FORT WAYNE, Ind. (WPTA21) -- As the hopes for a TinCaps season continue to drop, so do the hopes of restaurant managers in the area, who rely on foot traffic from the minor league baseball games.
It's a double whammy the restaurants are dealing with this season.
"It's definitely been crazy. Going into March not really anticipating having to close down, and then just all of a sudden finding out one day, you know, we're closed until further notice," says COPPER SPOON'S GARY SKEEL.
He says no one could have anticipated the global pandemic that forced restaurants to close this spring.
He says now that the government is allowing 75% seating capacity, business has picked back up.
But he admits that losing foot traffic from the TinCaps games has hurt the bottom line.

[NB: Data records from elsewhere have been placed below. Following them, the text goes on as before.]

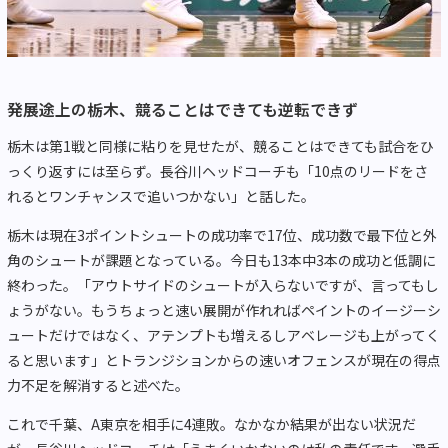
発展途上の栃木、競ることはできても逆転できず
栃木は第1戦と同様に粘りを見せたが、競ることはできても試合をひ
っくり返すには至らず。長谷川ヘッドコーチも「10点のリードをさ
れるとワンチャンスで追いつかない」と話した。
栃木は現在3ポイントシュートの成功率で17位、成功数で最下位と外
角のシュートが課題となっている。今日も13本中3本の成功と低調に
終わった。「アウトサイドのシュートが入らないですが、言ってもし
ょうがない。もうちょっと速い展開が作れればペイントのイージーシ
ュートだけではなく、アテンプトも増えるしアベレージも上がってく
ると思います」とトランジションからの速いオフェンスが現在の得点
力不足を解消すると述べた。
これで千葉、A東京を相手に4連敗。なかなか結果が出ない状況だ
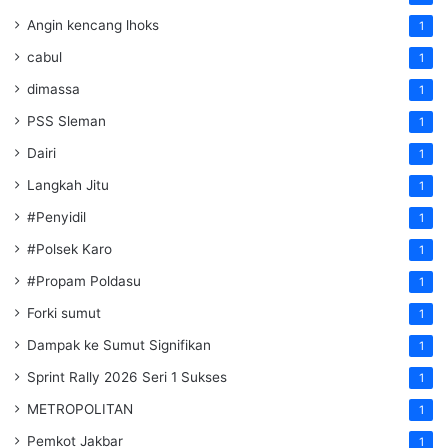
Angin kencang lhoks
1
cabul
1
dimassa
1
PSS Sleman
1
Dairi
1
Langkah Jitu
1
#Penyidil
1
#Polsek Karo
1
#Propam Poldasu
1
Forki sumut
1
Dampak ke Sumut Signifikan
1
Sprint Rally 2026 Seri 1 Sukses
1
METROPOLITAN
1
Pemkot Jakbar
1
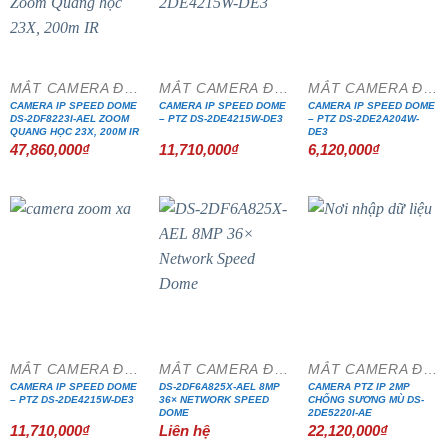
MẮT CAMERA ĐẶC CHỦNG
MẮT CAMERA ĐẶC CHỦNG
MẮT CAMERA ĐẶC CHỦNG
CAMERA IP SPEED DOME
CAMERA IP SPEED DOME
CAMERA IP SPEED DOME
DS-2DF8223I-AEL ZOOM
– PTZ DS-2DE4215W-DE3
– PTZ DS-2DE2A204W-
QUANG HỌC 23X, 200M IR
DE3
47,860,000
₫
11,710,000
₫
6,120,000
₫
MẮT CAMERA ĐẶC CHỦNG
MẮT CAMERA ĐẶC CHỦNG
MẮT CAMERA ĐẶC CHỦNG
CAMERA IP SPEED DOME
DS-2DF6A825X-AEL 8MP
CAMERA PTZ IP 2MP
– PTZ DS-2DE4215W-DE3
36× NETWORK SPEED
CHỐNG SƯƠNG MÙ DS-
DOME
2DE5220I-AE
11,710,000
₫
Liên hệ
22,120,000
₫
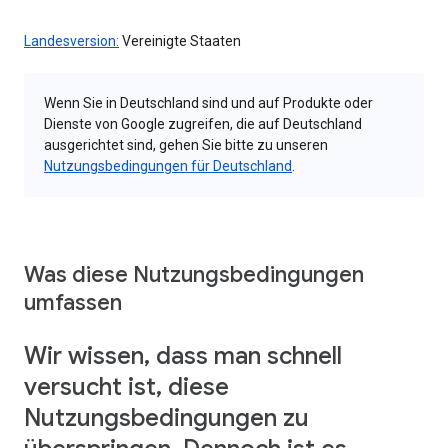
Landesversion:
Vereinigte Staaten
Wenn Sie in Deutschland sind und auf Produkte oder
Dienste von Google zugreifen, die auf Deutschland
ausgerichtet sind, gehen Sie bitte zu unseren
Nutzungsbedingungen für Deutschland
.
Was diese Nutzungsbedingungen
umfassen
Wir wissen, dass man schnell
versucht ist, diese
Nutzungsbedingungen zu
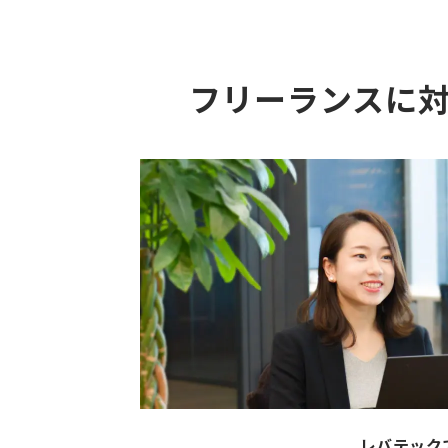
フリーランスに
レバテック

"Sidecar, our outdoor bar, definitely sees an impact from the TinCaps not playing. We have a lot of people that like to come here before the games, after the games for the fireworks and those things. So Sidecar's definitely seen the biggest impact from it," Skeel says.
"We opened last July, so a completely different outcome," says Mariah Posey of Burger Bar.
Burger Bar is on the other side of the TinCaps West Jefferson gate from Copper Spoon.
Posey says while the restaurant was already set up for walk-up business, the coronavirus and the lack of a TinCaps season so far has made a difference.
"Last July obviously we had the TinCaps playing so we saw business from before the game and sometimes after the game when the fireworks are going off. So this spring we have just a little bit of a different feel. Every day is kind of a gamble of what we're going to get," she says.
So while TinCaps seats remain empty and concession stands in the stadium remain closed, and people choose to remain home because of the coronavirus, managers of both restaurants say they're grateful if any events are happening downtown, because more people stop by.
It still has not been decided whether the TinCaps will play any games this season.
Restaurants aren't the only ones hurting.
Fort Wayne's TinCaps team is one of 15 minor league baseball teams suing their business interruption insurance providers for denied claims during this coronavirus pandemic, saying they feel they've been treated unjustly and that they've lost too much money.